» Requirement
Would you restate the data exactly as given?

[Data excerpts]
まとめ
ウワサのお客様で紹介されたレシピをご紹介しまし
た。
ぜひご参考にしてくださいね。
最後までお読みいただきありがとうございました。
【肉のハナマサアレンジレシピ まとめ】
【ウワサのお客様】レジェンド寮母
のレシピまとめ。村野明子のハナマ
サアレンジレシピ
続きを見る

» Completed task
まとめ
ウワサのお客様で紹介されたレシピをご紹介しまし
た。
ぜひご参考にしてくださいね。
最後までお読みいただきありがとうございました。
【肉のハナマサアレンジレシピ まとめ】
【ウワサのお客様】レジェンド寮母
のレシピまとめ。村野明子のハナマ
サアレンジレシピ
続きを見る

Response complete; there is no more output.